TASK DETAILS
Print only the lines that begin at the line containing "csak elnémulsz, mert Istenre hagyatkozol?" and end at the last line of the material, both included, without any change.

TASK DATA

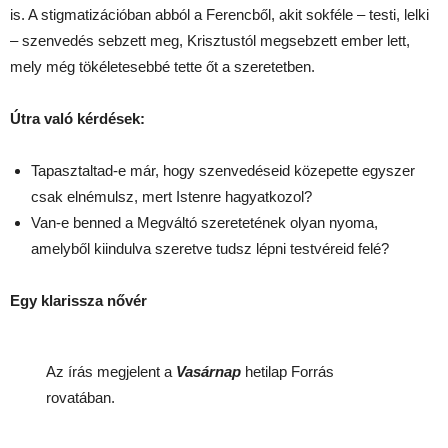
is. A stigmatizációban abból a Ferencből, akit sokféle – testi, lelki
– szenvedés sebzett meg, Krisztustól megsebzett ember lett,
mely még tökéletesebbé tette őt a szeretetben.
Útra való kérdések:
Tapasztaltad-e már, hogy szenvedéseid közepette egyszer
csak elnémulsz, mert Istenre hagyatkozol?
Van-e benned a Megváltó szeretetének olyan nyoma,
amelyből kiindulva szeretve tudsz lépni testvéreid felé?
Egy klarissza nővér
Az írás megjelent a
Vasárnap
hetilap Forrás
rovatában.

TASK RESULT
csak elnémulsz, mert Istenre hagyatkozol?
Van-e benned a Megváltó szeretetének olyan nyoma,
amelyből kiindulva szeretve tudsz lépni testvéreid felé?
Egy klarissza nővér
Az írás megjelent a
Vasárnap
hetilap Forrás
rovatában.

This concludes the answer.